Myristicin (5-allyl-1-methoxy-2,3-methylenodioxybenzene) is the main component of nutmeg essential oil [
1], which exists in the nutmeg nut (
Myristica fragrans Houtt.) and in mace, the waxy red covering of the nutmeg seed. Readily accessible on local markets, these spices have, at times, been drugs of abuse. On the other hand, nutmeg and mace are used in Asia as traditional medicines treating stomach cramps, diarrhea, and rheumatism. Information currently available on myristicin explains why its effects range from harmful to beneficial. As reported in the literature [
2], this alkenylbenzene acts as a serotonin receptor antagonist and as a hallucinogenic compound. Moreover, it induces: neurotoxicity in human neuroblastoma SK-N-SH cells [
3]; P450 liver enzyme in several families of rat, including the P450 1A enzyme [
4], which is also induced by polyaromatic hydrocarbons, dioxins, and polychlorinated biphenyls; glutathione S-transferase [
5] and forms DNA adducts in rodent livers. The ability to form DNA adducts is a common property of most chemical carcinogens and their metabolites [
6]. Several tests have shown myristicin to be a weak monamine oxidase (MAO) inhibitor [
7]. Acutely toxic doses of myristicin can cause organ damage [
8]. Myristicin poisoning can lead to many health problems such as convulsions, delirium, blurred vision, palpitations, nausea, dehydration, general body pain, and others [
9]. Those symptoms usually occur 3–6 h after the ingestion of myristicin or foodstuffs containing it, and persist up to 72 h [
10]. In recent years, many cases of nutmeg poisoning have been reported, including several fatal myristicin cases [
11‐
13]. Such poisonings can result not only from the toxic effect of myristicin itself but also from the combined toxic effects of its use with other substances [
12]. Because of potential widespread human exposure through foods and beverages and the possibility of adverse effects in diverse populations, myristicin was presented to the Chemical Selection Working Group (CSWG) for review.
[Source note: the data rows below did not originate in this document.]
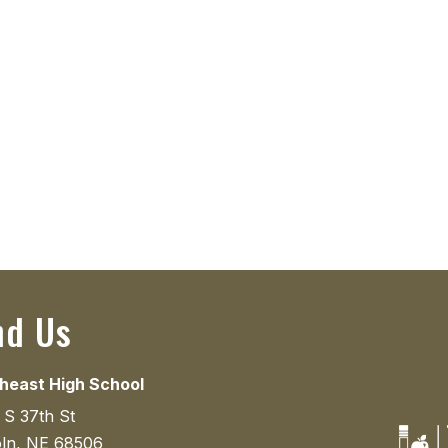
nd Us
heast High School
 S 37th St
oln, NE 68506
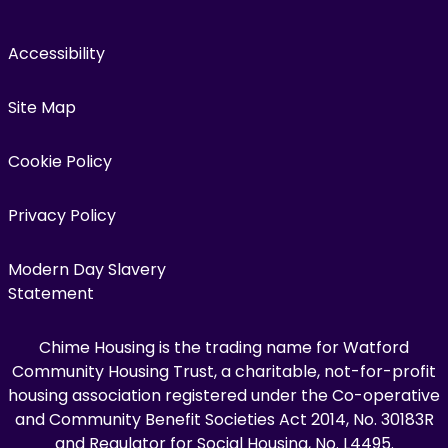
Accessibility
Site Map
Cookie Policy
Privacy Policy
Modern Day Slavery
Statement
Chime Housing is the trading name for Watford
Community Housing Trust, a charitable, not-for-profit
housing association registered under the Co-operative
and Community Benefit Societies Act 2014, No. 30183R
and Regulator for Social Housing, No. L4495.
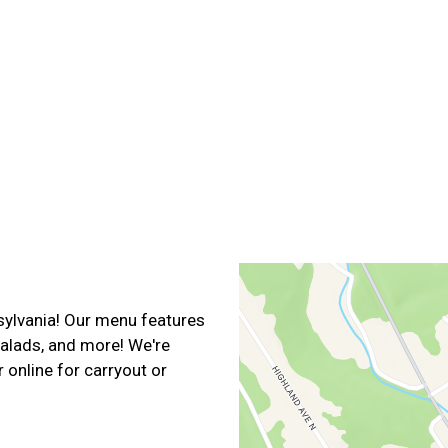
Contact For
sylvania! Our menu features
salads, and more! We're
 online for carryout or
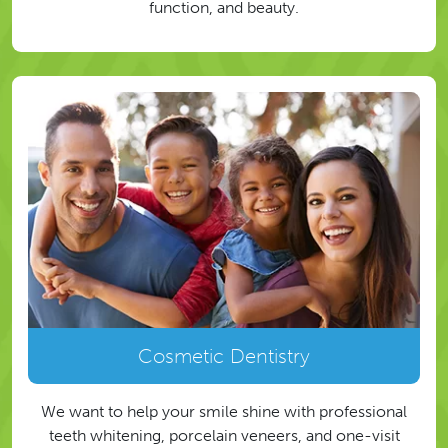
function, and beauty.
Cosmetic Dentistry
We want to help your smile shine with professional
teeth whitening, porcelain veneers, and one-visit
Two publications describing myristicin determination in biofluid can be found in the literature [
14,
15]. The first concerns the myristicin metabolism in rats, but the results presented in the article were not obtained in a quantitative fashion. As a result, it is difficult to judge the method used for myristicin estimation in the reported study [
14]. Moreover, the described method involves a derivatization process, which is frequently inconvenient in GC analysis (the formation of deposits in the liner of GC injector or in chromatographic column). In the second study [
15], a method for HPLC determination of myristicin in rat serum is described. The procedure involves deproteinization, separation, and fractionation concentration of myristicin by appropriate switching of columns in the HPLC system. However, it should be stressed that the removal of serum proteins in the HPLC process can lead to the loss of analytes forming analyte–protein complexes. The present report describes the GC procedure for myristicin analysis in human plasma. The procedure involves a protein precipitation process, which generally degrades drug–protein complexes, and solid-phase extraction (SPE) isolation of myristicin from the examined materials. The proposed analytical approach can be considered as a method of choice for the estimation of myristicin in human fluids.